Misinformation on digital platforms has been compared to toxic chemicals dumped by industrial companies into fresh water, so our proposal is inspired by the Environmental Protection Agency’s 1980 Superfund that cleaned up 400 toxic waste sites. Our “Superfund for the Internet” uses public policy tools to create a market mechanism that can clean up information pollution on platforms and create a new funding source for local news organizations. Our proposal:
- Requires major digital platforms, given their role in facilitating civic discourse, to conduct content moderation in the public interest.
- Creates demand and payment for fact-checking from the major digital platforms, and incentivizes development and supply of these services among local news organizations.
- Establishes a federal “trust fund” administered by an independent government body that would be funded by large digital platforms that meet certain standards. Contributions would be calculated based on each platform’s number of monthly active users.
- Allocates payments from the trust fund among qualified news organizations based on the actual amount of fact checking services exchanged with the platforms.
- Establishes a framework for transparency, reporting, best practices, and stakeholder engagement about platforms’ content moderation efforts.

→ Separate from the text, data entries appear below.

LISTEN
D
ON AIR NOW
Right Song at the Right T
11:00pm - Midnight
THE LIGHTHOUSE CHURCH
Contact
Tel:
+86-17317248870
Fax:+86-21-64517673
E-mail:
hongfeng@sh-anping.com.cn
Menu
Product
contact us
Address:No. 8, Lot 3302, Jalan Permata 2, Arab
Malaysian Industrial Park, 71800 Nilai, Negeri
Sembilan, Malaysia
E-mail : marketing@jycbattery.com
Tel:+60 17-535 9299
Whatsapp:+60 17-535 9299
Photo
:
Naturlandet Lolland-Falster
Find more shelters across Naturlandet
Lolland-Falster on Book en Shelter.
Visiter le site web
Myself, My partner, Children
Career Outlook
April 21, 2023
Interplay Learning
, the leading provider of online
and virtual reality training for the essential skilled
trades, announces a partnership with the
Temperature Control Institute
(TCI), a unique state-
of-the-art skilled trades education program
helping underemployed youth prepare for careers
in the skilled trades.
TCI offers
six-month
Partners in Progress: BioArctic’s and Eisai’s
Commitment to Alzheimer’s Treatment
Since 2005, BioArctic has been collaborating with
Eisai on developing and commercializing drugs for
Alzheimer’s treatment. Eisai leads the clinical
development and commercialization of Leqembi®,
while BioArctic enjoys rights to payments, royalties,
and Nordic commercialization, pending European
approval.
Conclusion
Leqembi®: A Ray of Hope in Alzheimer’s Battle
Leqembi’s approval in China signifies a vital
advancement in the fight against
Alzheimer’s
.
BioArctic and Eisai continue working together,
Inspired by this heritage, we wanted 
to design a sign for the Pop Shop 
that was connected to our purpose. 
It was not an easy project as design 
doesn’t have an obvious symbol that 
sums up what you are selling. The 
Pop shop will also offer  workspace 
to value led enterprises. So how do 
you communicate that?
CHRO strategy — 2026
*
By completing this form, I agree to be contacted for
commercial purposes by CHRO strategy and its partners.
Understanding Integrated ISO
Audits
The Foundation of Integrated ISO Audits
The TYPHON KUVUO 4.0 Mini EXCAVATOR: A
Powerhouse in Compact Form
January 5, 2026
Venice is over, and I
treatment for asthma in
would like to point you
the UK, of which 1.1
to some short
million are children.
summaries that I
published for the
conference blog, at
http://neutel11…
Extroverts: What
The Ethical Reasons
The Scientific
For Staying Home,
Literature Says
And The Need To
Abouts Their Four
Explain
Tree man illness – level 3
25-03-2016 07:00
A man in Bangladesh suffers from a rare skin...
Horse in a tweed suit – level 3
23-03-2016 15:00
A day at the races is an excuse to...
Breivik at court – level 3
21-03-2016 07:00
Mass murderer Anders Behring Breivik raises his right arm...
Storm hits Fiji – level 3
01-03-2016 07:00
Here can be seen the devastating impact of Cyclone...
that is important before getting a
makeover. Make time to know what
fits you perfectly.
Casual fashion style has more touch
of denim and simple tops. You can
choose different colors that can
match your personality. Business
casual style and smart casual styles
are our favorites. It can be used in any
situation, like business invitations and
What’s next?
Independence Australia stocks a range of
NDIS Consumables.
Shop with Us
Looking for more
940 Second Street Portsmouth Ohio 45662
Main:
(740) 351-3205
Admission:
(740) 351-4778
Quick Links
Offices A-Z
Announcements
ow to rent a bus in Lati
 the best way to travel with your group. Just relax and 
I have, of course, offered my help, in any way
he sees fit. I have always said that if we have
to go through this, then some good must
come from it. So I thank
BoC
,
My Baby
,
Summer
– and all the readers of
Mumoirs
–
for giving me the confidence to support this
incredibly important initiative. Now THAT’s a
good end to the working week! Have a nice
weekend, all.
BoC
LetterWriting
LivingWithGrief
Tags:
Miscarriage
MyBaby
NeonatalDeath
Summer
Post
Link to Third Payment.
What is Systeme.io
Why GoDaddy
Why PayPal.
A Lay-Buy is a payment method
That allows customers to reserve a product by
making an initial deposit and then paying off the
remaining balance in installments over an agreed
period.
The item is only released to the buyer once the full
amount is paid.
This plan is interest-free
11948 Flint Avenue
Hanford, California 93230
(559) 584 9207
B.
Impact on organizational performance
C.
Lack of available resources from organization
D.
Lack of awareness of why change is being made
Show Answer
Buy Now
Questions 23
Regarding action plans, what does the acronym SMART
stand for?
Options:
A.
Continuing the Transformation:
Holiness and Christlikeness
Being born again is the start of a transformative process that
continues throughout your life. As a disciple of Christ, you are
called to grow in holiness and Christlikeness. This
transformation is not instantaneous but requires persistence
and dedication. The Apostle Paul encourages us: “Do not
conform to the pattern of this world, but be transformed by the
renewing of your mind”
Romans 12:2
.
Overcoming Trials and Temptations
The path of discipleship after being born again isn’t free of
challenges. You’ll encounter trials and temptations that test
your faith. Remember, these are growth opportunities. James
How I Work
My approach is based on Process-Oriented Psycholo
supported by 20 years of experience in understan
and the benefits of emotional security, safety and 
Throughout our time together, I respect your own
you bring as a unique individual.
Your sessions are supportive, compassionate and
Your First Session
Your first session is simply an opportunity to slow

- Scales fact-checking by providing an incentive for more organizations to develop the service. Local news organizations are particularly well suited since they are trusted by citizens and their skill set already includes fact-checking principles such as fairness, sourcing, transparency, methodology, and corrections.
- Passes First Amendment scrutiny, in part because the Superfund’s independent administrator does not participate in identifying, reviewing, analyzing or acting on content.
The “Superfund for the Internet” compels platforms to include a fact-checking process in their content moderation, while providing a new source of revenue for local journalism.